On Wednesday, national security adviser Gen. James Jones warned that we would feel "a certain shock" at revelations in a White House report on what the Obama administration is calling the "failed Christmas terrorist attack." He was referring to the breakdowns that allowed a 23-year-old Nigerian-born, al-Qaida-trained suicide terrorist to nearly bring down Northwest Airlines Flight 253 over Detroit. But the stunning information isn’t learning "what did we know and when did we know it" leading up to Umar Farouk Abdulmutallab’s attempt to detonate a bomb concealed in his underwear. The greatest cause for alarm is in what has happened since.
On Thursday evening — after multiple delays — the president stood before a teleprompter in the State Dining Room of the White House to deliver brief "Remarks on Strengthening Intelligence and Aviation Security." He took no questions.
Then, in a "news blitz" that continued on and off the record for more than two hours, Homeland Security Secretary Janet Napolitano, John Brennan, assistant to the president for counterterrorism, and White House press secretary Robert Gibbs provided additional details on what went wrong and the "reforms and corrective steps" needed to prevent a recurrence. Though the so-called mainstream media showered the presentations with accolades, little of what was said Thursday was reassuring. Some of it was downright disingenuous.

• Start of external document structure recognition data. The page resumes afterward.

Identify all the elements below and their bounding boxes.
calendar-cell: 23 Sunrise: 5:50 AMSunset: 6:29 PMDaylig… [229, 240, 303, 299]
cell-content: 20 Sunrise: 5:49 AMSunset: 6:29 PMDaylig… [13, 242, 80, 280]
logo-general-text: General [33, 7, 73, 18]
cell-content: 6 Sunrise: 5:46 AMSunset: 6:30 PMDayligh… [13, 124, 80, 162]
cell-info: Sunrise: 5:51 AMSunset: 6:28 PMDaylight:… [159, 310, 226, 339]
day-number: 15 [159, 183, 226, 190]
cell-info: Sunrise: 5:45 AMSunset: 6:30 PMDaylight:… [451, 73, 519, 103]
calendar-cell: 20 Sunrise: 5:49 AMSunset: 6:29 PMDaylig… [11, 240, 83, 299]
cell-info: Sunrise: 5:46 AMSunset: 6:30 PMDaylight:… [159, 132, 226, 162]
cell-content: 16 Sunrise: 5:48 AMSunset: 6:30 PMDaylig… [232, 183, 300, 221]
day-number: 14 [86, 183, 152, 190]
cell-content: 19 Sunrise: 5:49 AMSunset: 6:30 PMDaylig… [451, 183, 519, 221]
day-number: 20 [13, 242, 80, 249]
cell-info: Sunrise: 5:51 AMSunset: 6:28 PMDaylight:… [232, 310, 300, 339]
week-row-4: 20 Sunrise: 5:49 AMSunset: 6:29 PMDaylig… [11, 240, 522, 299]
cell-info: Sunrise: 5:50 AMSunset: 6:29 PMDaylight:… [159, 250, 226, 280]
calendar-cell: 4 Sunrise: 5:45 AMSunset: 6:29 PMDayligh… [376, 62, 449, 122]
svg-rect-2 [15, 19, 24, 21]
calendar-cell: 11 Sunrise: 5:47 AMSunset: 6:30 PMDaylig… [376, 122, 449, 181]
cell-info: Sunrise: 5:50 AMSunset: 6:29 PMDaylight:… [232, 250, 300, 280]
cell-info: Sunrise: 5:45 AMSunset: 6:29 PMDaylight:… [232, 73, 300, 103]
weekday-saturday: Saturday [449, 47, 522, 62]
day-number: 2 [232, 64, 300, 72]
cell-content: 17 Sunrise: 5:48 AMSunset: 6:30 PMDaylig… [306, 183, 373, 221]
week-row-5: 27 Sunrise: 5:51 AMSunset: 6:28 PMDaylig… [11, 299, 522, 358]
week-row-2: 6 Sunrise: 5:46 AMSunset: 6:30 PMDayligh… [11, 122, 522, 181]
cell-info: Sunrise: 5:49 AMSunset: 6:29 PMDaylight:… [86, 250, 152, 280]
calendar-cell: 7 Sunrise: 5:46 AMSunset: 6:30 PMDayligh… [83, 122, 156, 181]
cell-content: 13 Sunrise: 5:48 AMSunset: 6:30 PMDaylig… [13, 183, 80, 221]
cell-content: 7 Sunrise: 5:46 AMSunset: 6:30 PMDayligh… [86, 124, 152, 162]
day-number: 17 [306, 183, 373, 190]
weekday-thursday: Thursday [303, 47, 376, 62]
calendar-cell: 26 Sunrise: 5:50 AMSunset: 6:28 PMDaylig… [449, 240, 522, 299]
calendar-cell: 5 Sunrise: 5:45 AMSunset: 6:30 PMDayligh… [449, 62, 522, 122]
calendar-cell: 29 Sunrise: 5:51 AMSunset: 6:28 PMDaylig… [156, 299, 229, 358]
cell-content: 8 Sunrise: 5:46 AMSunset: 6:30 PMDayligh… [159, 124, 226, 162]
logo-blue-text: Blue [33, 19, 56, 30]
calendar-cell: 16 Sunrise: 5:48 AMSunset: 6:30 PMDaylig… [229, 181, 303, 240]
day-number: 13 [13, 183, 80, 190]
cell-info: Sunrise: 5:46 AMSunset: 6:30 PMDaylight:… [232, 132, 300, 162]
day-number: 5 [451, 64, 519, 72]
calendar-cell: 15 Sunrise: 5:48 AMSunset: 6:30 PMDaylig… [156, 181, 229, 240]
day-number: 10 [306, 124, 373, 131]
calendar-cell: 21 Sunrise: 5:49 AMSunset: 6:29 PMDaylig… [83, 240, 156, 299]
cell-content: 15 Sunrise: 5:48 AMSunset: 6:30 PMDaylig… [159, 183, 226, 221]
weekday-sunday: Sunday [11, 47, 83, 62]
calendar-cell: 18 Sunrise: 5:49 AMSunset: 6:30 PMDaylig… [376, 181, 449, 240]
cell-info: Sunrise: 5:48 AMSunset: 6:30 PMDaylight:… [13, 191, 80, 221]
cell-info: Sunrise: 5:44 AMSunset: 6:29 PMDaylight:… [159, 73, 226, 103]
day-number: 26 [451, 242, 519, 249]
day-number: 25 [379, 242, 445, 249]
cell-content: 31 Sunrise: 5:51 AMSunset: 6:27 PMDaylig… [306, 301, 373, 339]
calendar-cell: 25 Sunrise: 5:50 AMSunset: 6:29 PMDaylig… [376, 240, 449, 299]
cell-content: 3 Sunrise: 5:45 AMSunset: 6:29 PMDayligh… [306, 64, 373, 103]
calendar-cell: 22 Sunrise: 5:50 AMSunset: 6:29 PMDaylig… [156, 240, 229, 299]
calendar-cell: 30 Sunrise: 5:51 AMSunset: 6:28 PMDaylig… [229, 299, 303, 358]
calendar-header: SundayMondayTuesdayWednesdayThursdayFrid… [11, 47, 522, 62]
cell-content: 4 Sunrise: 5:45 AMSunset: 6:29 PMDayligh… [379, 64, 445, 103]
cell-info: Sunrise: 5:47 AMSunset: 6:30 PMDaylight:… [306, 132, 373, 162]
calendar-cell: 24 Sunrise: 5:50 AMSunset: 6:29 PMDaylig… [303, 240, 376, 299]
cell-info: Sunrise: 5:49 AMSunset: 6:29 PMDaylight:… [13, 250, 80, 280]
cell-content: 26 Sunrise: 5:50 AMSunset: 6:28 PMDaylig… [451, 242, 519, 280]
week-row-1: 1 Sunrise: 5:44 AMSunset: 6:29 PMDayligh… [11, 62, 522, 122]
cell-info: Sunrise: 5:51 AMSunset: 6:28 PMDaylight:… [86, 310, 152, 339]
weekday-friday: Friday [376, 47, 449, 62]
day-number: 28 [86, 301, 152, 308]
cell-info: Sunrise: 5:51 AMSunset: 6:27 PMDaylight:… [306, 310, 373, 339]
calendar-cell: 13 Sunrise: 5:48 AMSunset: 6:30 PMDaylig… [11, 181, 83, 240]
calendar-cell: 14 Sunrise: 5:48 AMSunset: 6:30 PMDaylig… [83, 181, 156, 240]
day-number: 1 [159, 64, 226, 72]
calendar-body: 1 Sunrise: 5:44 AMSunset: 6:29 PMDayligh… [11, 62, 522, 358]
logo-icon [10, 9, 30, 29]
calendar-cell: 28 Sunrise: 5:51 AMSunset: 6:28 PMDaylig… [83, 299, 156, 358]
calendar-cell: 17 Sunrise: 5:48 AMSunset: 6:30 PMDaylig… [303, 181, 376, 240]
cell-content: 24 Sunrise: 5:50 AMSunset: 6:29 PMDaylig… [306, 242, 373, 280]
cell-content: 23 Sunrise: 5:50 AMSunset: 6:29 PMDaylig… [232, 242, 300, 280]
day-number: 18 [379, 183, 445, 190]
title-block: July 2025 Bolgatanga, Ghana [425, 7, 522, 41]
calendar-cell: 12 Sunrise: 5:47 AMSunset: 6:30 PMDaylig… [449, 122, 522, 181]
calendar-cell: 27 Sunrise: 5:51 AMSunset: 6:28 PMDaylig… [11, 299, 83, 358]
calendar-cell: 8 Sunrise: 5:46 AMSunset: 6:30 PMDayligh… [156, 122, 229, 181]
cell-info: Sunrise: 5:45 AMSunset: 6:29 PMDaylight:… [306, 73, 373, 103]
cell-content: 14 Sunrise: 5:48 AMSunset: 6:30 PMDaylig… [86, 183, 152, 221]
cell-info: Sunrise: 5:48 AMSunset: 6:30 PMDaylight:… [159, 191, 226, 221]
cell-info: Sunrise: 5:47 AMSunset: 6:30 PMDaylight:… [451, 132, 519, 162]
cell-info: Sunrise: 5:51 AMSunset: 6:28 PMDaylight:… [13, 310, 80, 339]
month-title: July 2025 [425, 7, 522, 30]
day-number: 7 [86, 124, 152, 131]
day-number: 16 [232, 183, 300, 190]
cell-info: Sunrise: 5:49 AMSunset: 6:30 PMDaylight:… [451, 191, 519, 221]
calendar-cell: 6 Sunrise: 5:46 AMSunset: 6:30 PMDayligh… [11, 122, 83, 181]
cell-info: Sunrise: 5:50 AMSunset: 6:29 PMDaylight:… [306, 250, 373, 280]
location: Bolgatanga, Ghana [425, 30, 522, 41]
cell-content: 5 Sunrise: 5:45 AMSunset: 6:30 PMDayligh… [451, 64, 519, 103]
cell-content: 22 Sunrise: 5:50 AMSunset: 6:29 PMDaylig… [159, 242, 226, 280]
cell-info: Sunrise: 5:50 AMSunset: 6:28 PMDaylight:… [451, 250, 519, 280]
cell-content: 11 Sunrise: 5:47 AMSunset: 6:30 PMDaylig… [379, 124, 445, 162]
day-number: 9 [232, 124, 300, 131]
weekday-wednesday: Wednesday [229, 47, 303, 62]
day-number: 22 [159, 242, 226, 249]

Mr. Obama began his remarks by citing "how our government failed to connect the dots in a way that would have prevented a known terrorist from boarding a plane for America." He subsequently castigated professional intelligence analysts for "a failure to connect the dots of intelligence" and for "a failure to connect and understand the intelligence that we already had."
This assessment ignores a very simple recognition of culpability. It is difficult, if not impossible, for analysts to "connect the dots" when they are being warned not to "jump to conclusions," as Mr. Obama cautioned following Maj. Nidal Hasan’s Nov. 5 attack at Fort Hood, in which 13 people were killed. In a remarkably deceptive omission, the president never even mentioned this travesty.
But he did boldly claim, "We will continue to work with Congress to ensure that our intelligence, homeland security and law enforcement communities have the resources they need to keep the American people safe." Yet he never has provided relevant committees of Congress the reports they requested on the Fort Hood massacre, the status of five American college students now detained in Pakistan or information on radical Imam Anwar al-Awlaki, who fled to Yemen from the U.S.
After noting that we have "learned a great deal about the al-Qaida affiliate in Yemen — called al-Qaida in the Arabian Peninsula" — the president pointed the finger of blame: "The intelligence community did not aggressively follow up on and prioritize particular streams of intelligence related to a possible attack against the homeland." He also said, "It appears that this incident was not the fault of a single individual or organization, but rather a systemic failure across organizations and agencies."
Nonetheless, he is praised by the press for paraphrasing — without attribution — Harry Truman’s axiom, saying, "The buck stops with me." Regrettably, he did not acknowledge his efforts to seek "new beginnings with Muslim communities around the world, one in which we engage on the basis of mutual interest and mutual respect," and his global grand apology tour for America’s "past mistakes" has been rebuffed by "our adversaries."
Mr. Obama also is being applauded for acknowledging the obvious: "We are at war." But then he says, "We are at war against al-Qaida, a far-reaching network of violence and hatred that attacked us on 9/11, that killed nearly 3,000 innocent people, and that is plotting to strike us again. And we will do whatever it takes to defeat them."
This assessment is misleading, is far too narrow and ignores who "our adversary" really is. Radical Islamists intent on blowing themselves and others to pieces on the ground in Pakistan, Afghanistan, Yemen, Madrid, Bali, Amman and London or in the air over our cities are not part of an al-Qaida "network." There are no membership cards for radical Islamists. There is no malevolent mullah exercising central authority over who lives or dies or when some attack will or will not occur. Directing the intelligence community to construct "wire diagrams" of al-Qaida cells in a dozen or more countries won’t make us any safer.
Young men like Hasan and Abdulmutallab are under the influence of an ideology based on vicious hatred of all institutions and people not sufficiently Islamic. They will not be placated by promises of "understanding" and "respect." They and their ilk won’t be deterred by our shipping detainees from Guantanamo to Illinois or trying them in civil courts instead of treating them as enemy combatants. The Obama administration does not seem to understand this yet. That’s the real shock.